Figure 2.

METRNL secretion by endothelial cells involves the classical ER–Golgi pathway. (A) Domain structure of human METRNL with the N-terminal signal peptide (SP) (up). METRNL mRNA expression (left) in HUVECs with adeno-associated virus (AAV)-mediated METRNL overexpression and METRNL concentrations (right) in the serum-free culture medium during 24 h (n = 4–6). (B) METRNL mRNA expression (left) in HUVECs with lentivirus-mediated METRNL knockdown and METRNL concentrations (right) in the serum-free culture medium during 24 h (n = 4–6). (C) Domain structure of human METRNL without SP region (METRNL-ΔSP, up).
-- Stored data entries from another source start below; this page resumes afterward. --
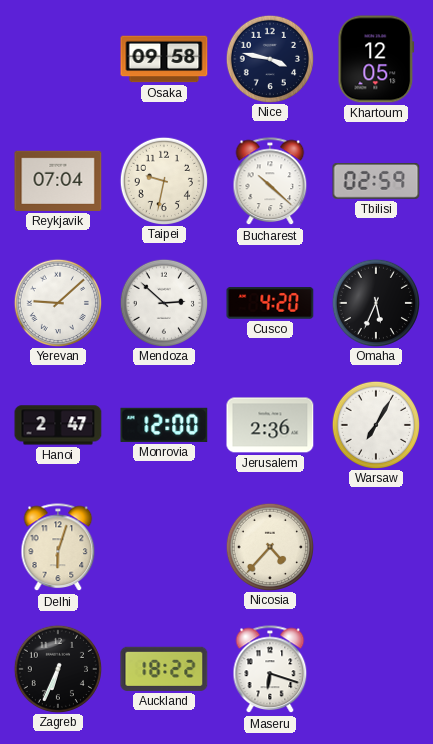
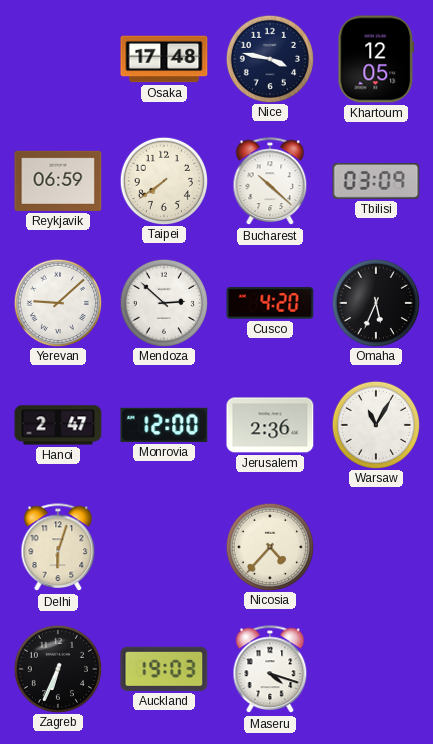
Osaka: 09:58 -> 17:48
Reykjavik: 07:04 -> 06:59
Taipei: 9:32 -> 7:39
Tbilisi: 02:59 -> 03:09
Warsaw: 7:05 -> 11:05
Auckland: 18:22 -> 19:03
Maseru: 6:18 -> 4:18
METRNL mRNA expression (left) in HUVECs with AAV-mediated overexpression of METRNL without SP domain and METRNL concentrations (right) in the serum-free culture medium during 24 h (n = 3–4). (D) METRNL secretion from primary cultured HUVECs inhibited by both eeyarestatin 1 (5 μg/mL) and brefeldin A (5 μg/mL) (n = 3). NT, no treatment as blank control. (E) Recovery of METRNL release from HUVECs after brefeldin A removal. Brefeldin A (5 μg/mL) or a solvent control (DMSO) was added to the serum-free culture medium 3 h before medium collection for METRNL measurement. Then the cells were washed for three times and incubated in normal culture medium without drugs for 16 h followed by another 3 h of serum-free medium incubation and METRNL detection of the culture supernatant (n = 3). NT, no treatment as blank control. Data are mean ± SEM. ∗∗P < 0.01, ∗∗∗P < 0.001 by two-tailed Student's t test in (A, B and C). ∗∗∗P < 0.001 vs. Vehicle; ^###P < 0.001 vs. NT by one-way ANOVA followed by Dunnett's t test in (D and E).